I think if you honestly don’t believe there is a major difference between 3.x and 4.7 I don’t think there is much anyone will be able to do to convince you. I do find it disappointing when technical professionals are so disinterested in building a real understanding of a fairly complex topic.

> I see no reason to believe it's going to get better. Waving hands more forcefully isn't helping, there's no argument behind the promise of "it will get better".

That’s a real bummer to read that from someone who sounds like a professional, and not only a professional but someone thoughtful and smart. 30 years of brilliant work in RL, Bayesian stats, machine learning, measurement, and then trillions of dollars of funding and some of the best talent in the world, and your assertion is “I tried it on my codebase and I didn’t like it and that trumps literally entire fields of mathematics and statistics”. I mean, have you heard of Chinchilla scaling laws? Do you know how RL works? are you aware of benchmarks, their strengths and weaknesses? Are you following adoption numbers, accomplishments like new proofs of unsolved erdos problems?

> But, more importantly, the AI is applied on a level where really important things don't happen. It's automating boilerplate work.

Your experiences are your experiences, I don’t know what work you do or how it gets done, what languages you’re working with etc. but literally we’re at the point where the vast majority of code at major tech companies is fully AI written (not assisted).

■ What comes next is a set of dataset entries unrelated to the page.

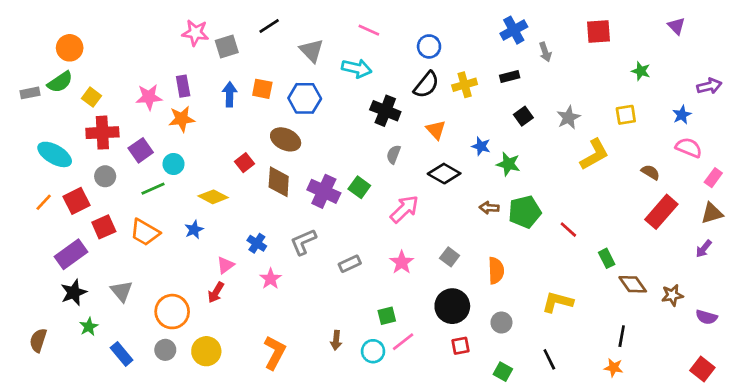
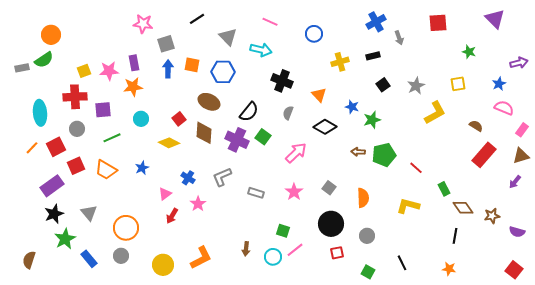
purple triangle: (676, 26) -> (495, 19), size x1.5
gray square: (227, 46) -> (166, 44), moved
black semicircle: (426, 85) -> (249, 112), moved
yellow square: (91, 97) -> (84, 71), moved, turned 32
purple square: (141, 150) -> (103, 110), turned 30
cyan ellipse: (55, 154) -> (40, 113), turned 55
cyan circle: (173, 164) -> (141, 119), moved
green star: (508, 164) -> (372, 120), turned -30
yellow diamond: (213, 197) -> (169, 143), moved
gray rectangle: (350, 264) -> (256, 193), turned 42
red arrow: (216, 292) -> (172, 216), moved
yellow L-shape: (558, 302) -> (408, 206), moved
green square: (387, 316) -> (283, 231), turned 32
green star: (89, 327) -> (65, 239), size x1.5
black line: (622, 336) -> (455, 236), moved
brown semicircle: (38, 340) -> (29, 260), moved
yellow circle: (206, 351) -> (163, 265), moved
orange L-shape: (275, 353) -> (201, 258), turned 35

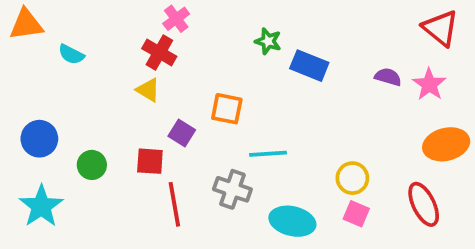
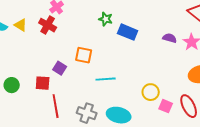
yellow triangle: (148, 90) -> (21, 25), moved
gray cross: (232, 189) -> (87, 113), moved
pink square: (356, 214) -> (166, 106), moved

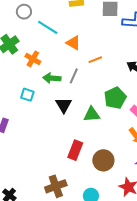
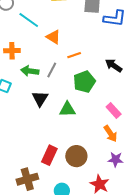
orange cross: (33, 59) -> (12, 51), turned -35
green pentagon: (115, 98) -> (84, 82), moved
red rectangle: (75, 150) -> (49, 155), moved

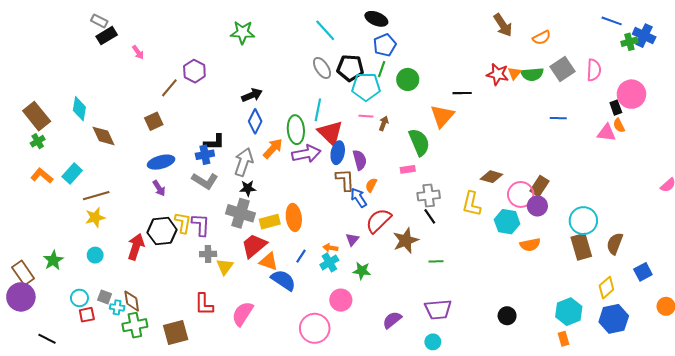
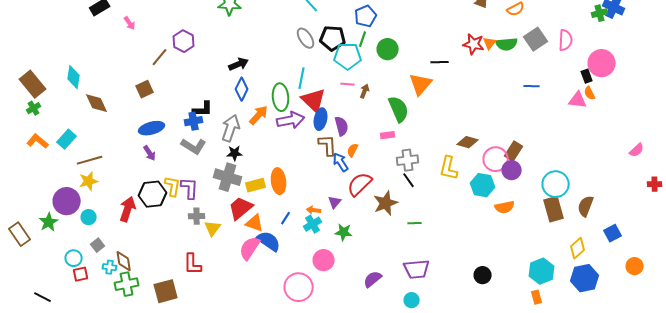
purple circle: (21, 297) -> (67, 201), moved
gray square: (105, 297) -> (98, 245), moved, turned 32
pink semicircle: (243, 314) -> (250, 248), moved

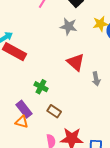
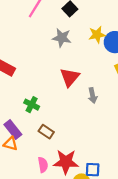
red triangle: (76, 62) -> (70, 77), turned 30

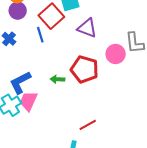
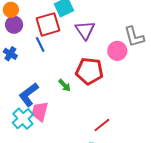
red square: (51, 16) -> (48, 24), turned 35
purple triangle: (87, 28) -> (85, 30), turned 45
green arrow: (57, 79) -> (65, 85), turned -128

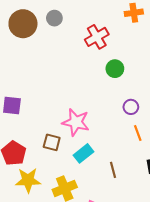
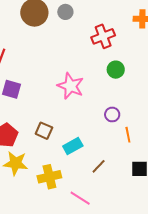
purple circle: (131, 107) -> (112, 114), moved
pink star: (76, 122) -> (71, 86), moved
brown line: (113, 170) -> (99, 166), turned 49

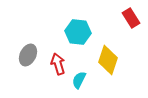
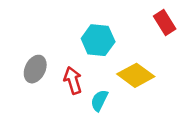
yellow diamond: (108, 60) -> (136, 75), turned -72

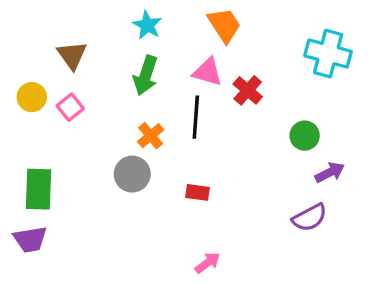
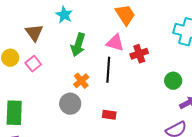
cyan star: (147, 25) -> (64, 15), moved
red cross: (248, 90) -> (139, 54), turned 30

> It's not the kind of decision it's called to make and nobody sensible would trust it to make such a decision because there isn't a clear right or wrong answer

What are you claiming is not fundamentally possible for an AI to do that a human can do here? People make judgement calls on ambiguous problems, taking into account vast amounts of context about the business, dev time, reliability, maintenance, etc; why do you think AI can’t do that?

What's up with the buzzword bragging?

You don't know buzzword A, B, C? Heh, he must be incompetent and know nothing.

The buzzwords mean nothing, really. The math is the same for a stupid or a smart model, because the model is trying to mimic properties of the training dataset.

You can give me the ultimate model architecture that will beat every model in existence and I can still figure out a way to make it perform worse than what's available today, but you're not even doing that, you're just drumming up some old news.

If someone "threatened" me with tech advancements I would be more worried about things like an imminent massive drop in token costs for bigger context windows or other game changers like continual learning where the model internalizes your code base into its weights rather than just keeping it in its context.

It’s not buzzword bragging they are the prerequisites to having an coherent conversation. If someone doesn’t know what chinchilla scaling laws are the discussion about “I think things are saturated” is not grounded in anything. It’s like sitting around debating quantum mechanics and you don’t know the math, it’s just meaningless. If these sound like buzzwords the implication is not “you’re an idiot” it’s “you are not yet informed on the key basics of the discussion” and that is something you can fix with curiosity and a couple of prompts to ChatGPT to speed up the learning curve. It’s not like any of this stuff is gatekept.

> You can give me the ultimate model architecture that will beat every model in existence and I can still figure out a way to make it perform worse than what's available today, but you're not even doing that, you're just drumming up some old news.

Sorry I don’t understand what you’re saying here — what is the old news? You can break new models — yes. What’s the point you are trying to make here?

> If someone "threatened" me with tech advancements I would be more worried about things like an imminent massive drop in token costs for bigger context windows or other game changers like continual learning where the model internalizes your code base into its weights rather than just keeping it in its context.

I also don’t really know the point you’re trying to make here — like token cost drops seem like a good thing? Bigger context window too? Are we saying the same thing here?